The ironic timing of all this was that just a few days before first attending Swanscombe’s training session, Victoria had scored for the first time in a competitive match. Not just once but twice. And narrowly missed a third as her penalty hit the crossbar. It made me question again whether taking her away from the Dynamos team that had taught her so much about football was the right thing to do. We kept it quiet for now, with V moonlighting for another team, and our secret was only helped by the weather and other challenges pausing her training with the Dynamos for a couple of weeks, but this was giving me sleepless nights. Yeah I know… what the hell am I doing having sleepless nights over football?!?! I also had challenges at work with made mid-week training with the Dynamos difficult. So the solution, for now at least, was made for me. Despite having no real interest at all in football until a year ago, my eldest daughter is now signed up to 2 football teams!

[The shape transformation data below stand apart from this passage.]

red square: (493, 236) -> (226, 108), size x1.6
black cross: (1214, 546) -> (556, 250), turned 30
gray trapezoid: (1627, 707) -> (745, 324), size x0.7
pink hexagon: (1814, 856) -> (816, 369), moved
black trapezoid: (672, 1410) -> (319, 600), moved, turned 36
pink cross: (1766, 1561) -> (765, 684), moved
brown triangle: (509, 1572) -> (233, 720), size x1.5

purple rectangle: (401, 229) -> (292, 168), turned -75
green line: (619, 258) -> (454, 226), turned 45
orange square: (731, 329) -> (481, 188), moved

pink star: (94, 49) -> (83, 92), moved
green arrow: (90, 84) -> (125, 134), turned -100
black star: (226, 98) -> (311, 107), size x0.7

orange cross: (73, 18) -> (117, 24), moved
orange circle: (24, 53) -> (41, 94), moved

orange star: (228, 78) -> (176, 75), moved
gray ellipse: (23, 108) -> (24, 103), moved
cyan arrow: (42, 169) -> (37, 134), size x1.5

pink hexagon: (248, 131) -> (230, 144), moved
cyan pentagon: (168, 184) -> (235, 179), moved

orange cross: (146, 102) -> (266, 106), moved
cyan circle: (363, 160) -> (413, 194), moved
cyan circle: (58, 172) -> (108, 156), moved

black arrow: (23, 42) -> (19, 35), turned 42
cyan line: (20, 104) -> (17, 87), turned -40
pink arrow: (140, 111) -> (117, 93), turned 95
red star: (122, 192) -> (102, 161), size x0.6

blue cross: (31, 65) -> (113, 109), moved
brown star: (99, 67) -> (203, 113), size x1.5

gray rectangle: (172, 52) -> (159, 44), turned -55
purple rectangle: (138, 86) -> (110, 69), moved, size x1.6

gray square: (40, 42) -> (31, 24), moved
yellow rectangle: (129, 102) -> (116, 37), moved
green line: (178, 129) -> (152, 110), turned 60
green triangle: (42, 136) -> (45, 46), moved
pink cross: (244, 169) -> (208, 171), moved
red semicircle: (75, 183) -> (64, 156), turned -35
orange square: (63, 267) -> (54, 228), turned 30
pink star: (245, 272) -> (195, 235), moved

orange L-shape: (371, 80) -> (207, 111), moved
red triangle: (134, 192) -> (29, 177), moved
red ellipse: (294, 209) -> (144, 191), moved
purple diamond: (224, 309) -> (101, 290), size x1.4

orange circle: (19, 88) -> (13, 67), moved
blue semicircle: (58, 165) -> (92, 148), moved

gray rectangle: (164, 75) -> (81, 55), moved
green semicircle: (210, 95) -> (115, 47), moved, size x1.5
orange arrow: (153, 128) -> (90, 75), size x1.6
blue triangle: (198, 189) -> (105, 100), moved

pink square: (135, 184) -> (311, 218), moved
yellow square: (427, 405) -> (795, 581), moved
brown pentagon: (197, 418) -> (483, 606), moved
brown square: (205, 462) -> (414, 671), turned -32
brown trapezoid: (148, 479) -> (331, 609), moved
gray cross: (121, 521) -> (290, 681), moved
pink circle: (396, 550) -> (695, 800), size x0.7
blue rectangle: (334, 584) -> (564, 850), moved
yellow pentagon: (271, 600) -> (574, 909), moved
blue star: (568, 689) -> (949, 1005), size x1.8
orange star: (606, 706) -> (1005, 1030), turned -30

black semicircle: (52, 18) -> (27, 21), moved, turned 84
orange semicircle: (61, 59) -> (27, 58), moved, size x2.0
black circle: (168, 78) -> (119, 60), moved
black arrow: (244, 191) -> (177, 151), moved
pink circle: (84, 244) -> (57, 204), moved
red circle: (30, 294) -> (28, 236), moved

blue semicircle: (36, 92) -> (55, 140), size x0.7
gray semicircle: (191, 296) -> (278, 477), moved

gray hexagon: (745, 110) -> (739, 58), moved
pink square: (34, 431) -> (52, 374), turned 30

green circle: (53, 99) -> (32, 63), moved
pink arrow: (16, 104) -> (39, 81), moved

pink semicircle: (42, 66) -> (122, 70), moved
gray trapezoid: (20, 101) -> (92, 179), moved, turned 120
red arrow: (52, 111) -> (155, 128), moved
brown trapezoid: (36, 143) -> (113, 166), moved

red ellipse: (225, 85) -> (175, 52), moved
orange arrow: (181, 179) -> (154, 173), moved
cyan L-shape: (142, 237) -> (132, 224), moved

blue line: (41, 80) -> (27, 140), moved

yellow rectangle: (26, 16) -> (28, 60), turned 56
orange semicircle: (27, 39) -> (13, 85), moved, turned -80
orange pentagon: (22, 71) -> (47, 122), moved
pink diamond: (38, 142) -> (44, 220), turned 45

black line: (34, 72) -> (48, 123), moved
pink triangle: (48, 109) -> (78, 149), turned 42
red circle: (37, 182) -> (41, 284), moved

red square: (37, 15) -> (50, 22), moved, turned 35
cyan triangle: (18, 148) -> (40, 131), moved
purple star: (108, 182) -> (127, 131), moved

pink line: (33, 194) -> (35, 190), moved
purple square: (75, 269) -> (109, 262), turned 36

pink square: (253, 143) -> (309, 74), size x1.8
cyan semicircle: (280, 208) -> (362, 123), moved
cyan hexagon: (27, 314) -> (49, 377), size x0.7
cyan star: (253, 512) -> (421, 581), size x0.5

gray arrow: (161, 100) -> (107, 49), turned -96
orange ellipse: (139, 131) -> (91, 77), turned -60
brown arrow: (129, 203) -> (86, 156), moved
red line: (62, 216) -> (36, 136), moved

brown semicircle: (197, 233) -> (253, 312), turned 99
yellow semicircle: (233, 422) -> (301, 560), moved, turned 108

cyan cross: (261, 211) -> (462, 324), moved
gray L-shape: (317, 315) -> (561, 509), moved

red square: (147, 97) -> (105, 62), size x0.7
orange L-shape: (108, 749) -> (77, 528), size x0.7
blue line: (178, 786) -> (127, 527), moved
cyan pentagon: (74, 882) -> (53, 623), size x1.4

I strongly believe that her training with Swanscombe with help her no end on and off the pitch. She now has a regular social activity where she is mixing with children with learning disabilities, run by people that understand the challenges she faces without me having to keep banging on about them. I’ve always shied away from integrating her with disabled kids as it is a label I felt uncomfortable with for V, but the truth is she is disabled in the truest sense of the term. However, that isn’t a term that the Tigers use. V is now part of their Ability team and will be all the better for spending social time with her true peers. We have decided to also keep her training and playing with the Dynamos because she is developing there and for the most part is treated the same as her team mates. I guess this setup allows me to sit on the fence of wanting V to be treated the same as everybody else, but acknowledging that she is different to many, and luckily both team managers are ok with this setup as neither commitment will impact on the other in anything other than a positive way.

At the end of the day Victoria enjoying the game is my number 1 priority, and if she ever takes a preference for one club over the other then we will follow her aspirations as best we can. But until then  I am now supporting 2 local teams for Victoria when I’ve never even supported a team for myself in the past!